LES MESURES D’ELOIGNEMENT DE L’AUTEUR DES VIOLENCES
La loi n° 2006-399 du 4 avril 2006 vient renforcer l’efficacité de la mesure d’éloignement en étendant l’interdiction du domicile commun aux pacsés et aux « ex » et en prévoyant à tous les stades de la procédure pénale une sanction immédiate en cas de non-respect de l’interdiction.
Dans un premier temps, le Procureur de la République peut imposer dans le cadre des mesures alternatives aux poursuites (médiation et composition pénale) à l’auteur des violences de résider hors du domicile du couple et même de l’empêcher de paraître aux abords immédiats. Si l’auteur des faits ne respecte pas l’interdiction, le procureur met en mouvement l’action publique.
Dans un deuxième temps, le juge d’instruction peut imposer cette mesure d’éloignement dans le cadre d’un contrôle judiciaire. En cas de non-respect de l’obligation, le procureur peut saisir le juge des libertés et de la détention en vue du placement en détention .Dans un dernier temps, le tribunal correctionnel peut assortir un sursis avec mise à l’épreuve d’une mesure d’éloignement.

Actions devant le juge pénal
Depuis le 1er janvier 2005, la réforme permet à la personne victime, de saisir le juge aux affaires familiales pour obtenir le départ du domicile conjugal du conjoint violent. Une fois la décision du juge rendue, elle disposera de 4 mois pour déposer une requête en divorce ou en séparation de corps.
Attention ! Si elle ne fait rien dans ce délai, la décision du juge tombera et le conjoint pourra alors regagner le domicile
La loi n° 2005-1549 du 12 décembre 2005 relative au traitement de la récidive des infractions pénales facilite l’éviction du domicile de l’auteur de violences (conjoint ou concubin uniquement) à tous les stades de la procédure pénale et prévoie la possibilité d’une prise en charge sanitaire, sociale ou psychologique.

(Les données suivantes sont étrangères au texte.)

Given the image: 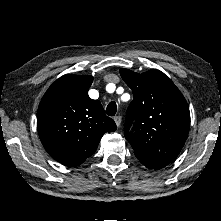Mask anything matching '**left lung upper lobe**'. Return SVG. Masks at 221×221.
Instances as JSON below:
<instances>
[{"label":"left lung upper lobe","instance_id":"1","mask_svg":"<svg viewBox=\"0 0 221 221\" xmlns=\"http://www.w3.org/2000/svg\"><path fill=\"white\" fill-rule=\"evenodd\" d=\"M120 74L134 96L125 125V137L134 153L173 162L189 132L190 112L185 98L159 70L138 74L121 69Z\"/></svg>","mask_w":221,"mask_h":221}]
</instances>
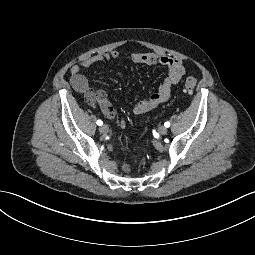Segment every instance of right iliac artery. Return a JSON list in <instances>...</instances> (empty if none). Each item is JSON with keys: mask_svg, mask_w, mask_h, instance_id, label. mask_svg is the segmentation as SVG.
Here are the masks:
<instances>
[{"mask_svg": "<svg viewBox=\"0 0 255 255\" xmlns=\"http://www.w3.org/2000/svg\"><path fill=\"white\" fill-rule=\"evenodd\" d=\"M97 125L101 126L103 124V122L101 120H97Z\"/></svg>", "mask_w": 255, "mask_h": 255, "instance_id": "82829eb1", "label": "right iliac artery"}]
</instances>
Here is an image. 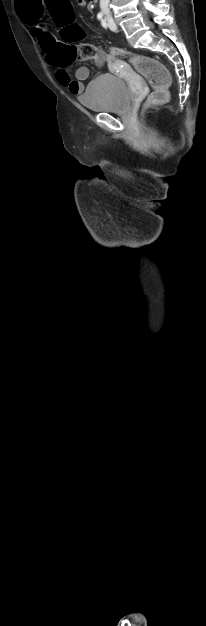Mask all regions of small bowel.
Instances as JSON below:
<instances>
[{"instance_id": "small-bowel-1", "label": "small bowel", "mask_w": 206, "mask_h": 626, "mask_svg": "<svg viewBox=\"0 0 206 626\" xmlns=\"http://www.w3.org/2000/svg\"><path fill=\"white\" fill-rule=\"evenodd\" d=\"M79 7H85L86 0H76ZM33 25L31 29L32 36L38 41L43 53L46 55L47 61L56 65L53 61L54 49L58 45L56 41L47 33V29L43 24L30 23ZM114 66L122 67V63L118 60L113 61ZM57 66V65H56ZM89 76V69L87 67H79L75 71L74 78H72L64 69H59L56 73V78L60 84L67 87L68 90L74 95H80L84 91L83 81Z\"/></svg>"}]
</instances>
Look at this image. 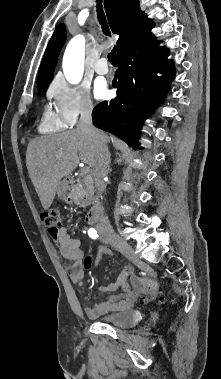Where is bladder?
Listing matches in <instances>:
<instances>
[{
	"instance_id": "1",
	"label": "bladder",
	"mask_w": 221,
	"mask_h": 379,
	"mask_svg": "<svg viewBox=\"0 0 221 379\" xmlns=\"http://www.w3.org/2000/svg\"><path fill=\"white\" fill-rule=\"evenodd\" d=\"M141 318L136 310H124L109 312L101 315L98 320L101 323L108 324L119 328H129L135 326Z\"/></svg>"
}]
</instances>
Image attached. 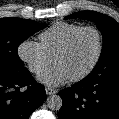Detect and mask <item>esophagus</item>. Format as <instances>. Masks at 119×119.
Returning a JSON list of instances; mask_svg holds the SVG:
<instances>
[{"instance_id": "obj_1", "label": "esophagus", "mask_w": 119, "mask_h": 119, "mask_svg": "<svg viewBox=\"0 0 119 119\" xmlns=\"http://www.w3.org/2000/svg\"><path fill=\"white\" fill-rule=\"evenodd\" d=\"M45 91H46L47 95H52V94H56L57 93V90H55L53 88H49V87H46Z\"/></svg>"}]
</instances>
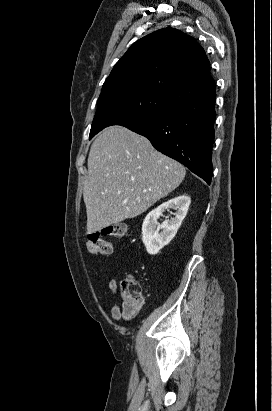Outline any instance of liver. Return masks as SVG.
Here are the masks:
<instances>
[{
    "label": "liver",
    "mask_w": 272,
    "mask_h": 411,
    "mask_svg": "<svg viewBox=\"0 0 272 411\" xmlns=\"http://www.w3.org/2000/svg\"><path fill=\"white\" fill-rule=\"evenodd\" d=\"M179 162L123 126L104 129L91 145L83 188L87 233L139 216L183 181Z\"/></svg>",
    "instance_id": "obj_1"
}]
</instances>
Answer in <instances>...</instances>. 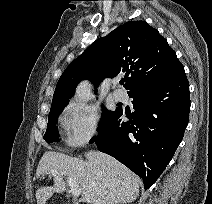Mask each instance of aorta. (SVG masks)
I'll return each instance as SVG.
<instances>
[{"label": "aorta", "mask_w": 212, "mask_h": 204, "mask_svg": "<svg viewBox=\"0 0 212 204\" xmlns=\"http://www.w3.org/2000/svg\"><path fill=\"white\" fill-rule=\"evenodd\" d=\"M89 96H90V87L88 82L86 81L81 82L76 89V95H75L76 101L81 104H85L88 101Z\"/></svg>", "instance_id": "obj_1"}]
</instances>
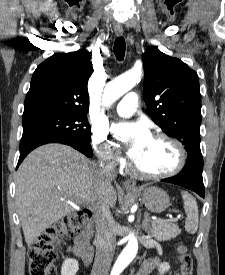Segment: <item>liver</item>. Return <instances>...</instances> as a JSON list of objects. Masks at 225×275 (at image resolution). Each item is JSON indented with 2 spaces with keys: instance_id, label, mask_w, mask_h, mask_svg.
Returning <instances> with one entry per match:
<instances>
[{
  "instance_id": "obj_1",
  "label": "liver",
  "mask_w": 225,
  "mask_h": 275,
  "mask_svg": "<svg viewBox=\"0 0 225 275\" xmlns=\"http://www.w3.org/2000/svg\"><path fill=\"white\" fill-rule=\"evenodd\" d=\"M16 205L25 241H33L75 210L103 200L113 207L116 190L105 184L95 163L62 144H46L32 151L16 175Z\"/></svg>"
}]
</instances>
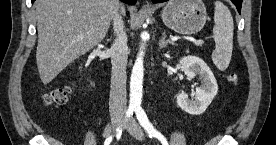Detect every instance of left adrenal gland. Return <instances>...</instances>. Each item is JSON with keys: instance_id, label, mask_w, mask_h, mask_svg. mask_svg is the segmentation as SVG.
<instances>
[{"instance_id": "a2214340", "label": "left adrenal gland", "mask_w": 276, "mask_h": 145, "mask_svg": "<svg viewBox=\"0 0 276 145\" xmlns=\"http://www.w3.org/2000/svg\"><path fill=\"white\" fill-rule=\"evenodd\" d=\"M167 44L175 45V43L173 41H170L169 39L166 40V34L164 32V33H162V38L159 41V48L160 49L165 48L167 46Z\"/></svg>"}]
</instances>
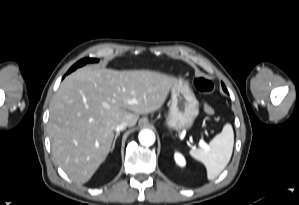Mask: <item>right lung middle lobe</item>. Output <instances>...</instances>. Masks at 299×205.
<instances>
[{
	"instance_id": "right-lung-middle-lobe-1",
	"label": "right lung middle lobe",
	"mask_w": 299,
	"mask_h": 205,
	"mask_svg": "<svg viewBox=\"0 0 299 205\" xmlns=\"http://www.w3.org/2000/svg\"><path fill=\"white\" fill-rule=\"evenodd\" d=\"M88 62H98V59H95V58H84L80 61H78L76 64H74L70 70L68 71V73L74 71L76 68L80 67V66H83L85 65L86 63Z\"/></svg>"
}]
</instances>
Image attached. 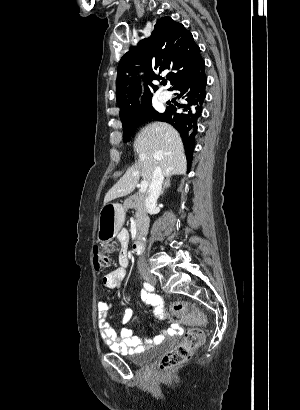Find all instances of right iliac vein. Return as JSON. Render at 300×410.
<instances>
[{
  "label": "right iliac vein",
  "instance_id": "right-iliac-vein-1",
  "mask_svg": "<svg viewBox=\"0 0 300 410\" xmlns=\"http://www.w3.org/2000/svg\"><path fill=\"white\" fill-rule=\"evenodd\" d=\"M143 277H144V279H145L146 281H148L149 283L154 284V283L157 282L156 277H155L154 275L148 273V272H144V273H143Z\"/></svg>",
  "mask_w": 300,
  "mask_h": 410
}]
</instances>
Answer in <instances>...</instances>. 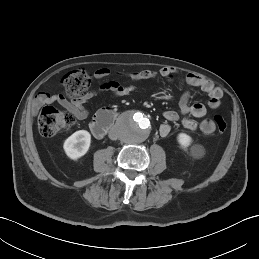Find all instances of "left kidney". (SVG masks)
<instances>
[{"instance_id": "5707ae66", "label": "left kidney", "mask_w": 259, "mask_h": 259, "mask_svg": "<svg viewBox=\"0 0 259 259\" xmlns=\"http://www.w3.org/2000/svg\"><path fill=\"white\" fill-rule=\"evenodd\" d=\"M177 141L183 149H187L192 143V138L186 133H179Z\"/></svg>"}]
</instances>
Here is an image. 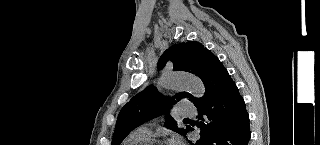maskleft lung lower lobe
I'll use <instances>...</instances> for the list:
<instances>
[{
	"instance_id": "0a47b994",
	"label": "left lung lower lobe",
	"mask_w": 320,
	"mask_h": 145,
	"mask_svg": "<svg viewBox=\"0 0 320 145\" xmlns=\"http://www.w3.org/2000/svg\"><path fill=\"white\" fill-rule=\"evenodd\" d=\"M201 80L205 94L194 103L198 110L195 125L200 139L191 145H248L251 133L245 103L229 73L217 58ZM193 130L187 127V132Z\"/></svg>"
}]
</instances>
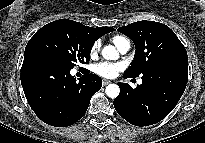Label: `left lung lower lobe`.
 Masks as SVG:
<instances>
[{"mask_svg":"<svg viewBox=\"0 0 205 143\" xmlns=\"http://www.w3.org/2000/svg\"><path fill=\"white\" fill-rule=\"evenodd\" d=\"M124 78H128L124 75ZM135 89L118 83L120 94L113 104L117 113L135 126L160 122L177 105L188 80V61L172 60L157 64L142 75Z\"/></svg>","mask_w":205,"mask_h":143,"instance_id":"0a47b994","label":"left lung lower lobe"}]
</instances>
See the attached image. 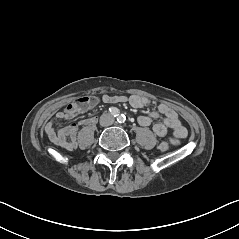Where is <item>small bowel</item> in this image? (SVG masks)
Here are the masks:
<instances>
[{
    "mask_svg": "<svg viewBox=\"0 0 239 239\" xmlns=\"http://www.w3.org/2000/svg\"><path fill=\"white\" fill-rule=\"evenodd\" d=\"M102 101L107 104L129 103L134 108H142L150 105L151 101L140 95L117 96L105 94ZM92 103H88L84 107H78L76 103L66 106L62 111L47 123L45 133L48 139L57 146L66 150H73L77 147L78 124H70L65 127L56 128V123L63 120H72L79 114L87 110ZM163 117L161 122L153 125V132L159 137H165L169 130H172V142L179 143L181 139L186 138L187 129L182 124L175 110L166 104H159L156 110L138 116L137 121L142 126H149L153 119ZM93 119L89 118L81 122L82 125L93 123Z\"/></svg>",
    "mask_w": 239,
    "mask_h": 239,
    "instance_id": "small-bowel-1",
    "label": "small bowel"
}]
</instances>
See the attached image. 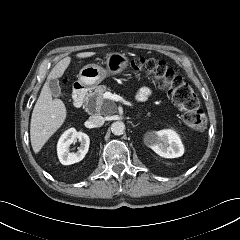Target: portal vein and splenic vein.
<instances>
[{
  "label": "portal vein and splenic vein",
  "instance_id": "1",
  "mask_svg": "<svg viewBox=\"0 0 240 240\" xmlns=\"http://www.w3.org/2000/svg\"><path fill=\"white\" fill-rule=\"evenodd\" d=\"M103 97L106 98V99L114 100V101L122 100V97H120L116 94H112L110 92L104 93Z\"/></svg>",
  "mask_w": 240,
  "mask_h": 240
}]
</instances>
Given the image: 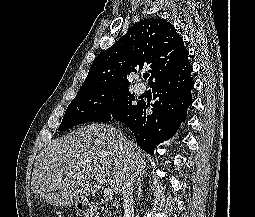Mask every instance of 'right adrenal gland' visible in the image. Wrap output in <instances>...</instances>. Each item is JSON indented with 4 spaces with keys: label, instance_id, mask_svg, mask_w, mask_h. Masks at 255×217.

Actions devant le juge civil
La loi n° 2004-439 du 26 mai 2004 relative au divorce instaure la possibilité pour les couples mariés  de demander la mise en place de mesures urgentes. Avant l’engagement d’une procédure de divorce, l’époux victime de violences conjugales pourra saisir en urgence le Juge aux Affaires Familiales pour demander l’éviction du conjoint violent c'est-à-dire obtenir la résidence séparée et l’attribution du domicile conjugale (art 220-1 al3 cc)
Cette procédure nécessite le recours d’un avocat et doit être suivie de l’engagement d’une procédure de divorce ou de séparation de corps dans les quatre mois. Dans le cas contraire, les mesures sont rendues caduques.

LE DIVORCE
La loi du 26 mai 2004 : Le divorce pour faute peut être demandé en cas de violation grave ou renouvelée des devoirs et obligations du mariage qui rendent intolérable le maintien de la vie commune (art 242 cc)
Les violences conjugales constituent une telle violation justifiant un divorce pour faute.

FEMMES IMMIGREES
Pour les femmes entrées en France en tant que conjointe de français ou conjointe d’étranger entrée par le regroupement familial, l’exigence de la communauté de vie n’est plus exigée en cas de violences conjugales :

Avant la délivrance du titre de séjour
La loi n° 2007-1631 du 20 novembre 2007 relative à la maîtrise de l'immigration, à l'intégration et à l'asile dispose qu’en cas de violences conjugales commises avant la délivrance du premier titre de séjour, « le conjoint étranger se voit délivrer une carte de séjour temporaire » (art L. 313-12 du code de l'entrée et du séjour des étrangers et du droit d'asile)
Après la délivrance du titre de séjour
La rupture de la communauté de vie en raison de violences conjugales, n’entraîne pas le retrait du titre de séjour. Son renouvellement peut lui être accordé. (Art 431-2 et 313-12 du code de l'entrée et du séjour des étrangers et du droit d'asile).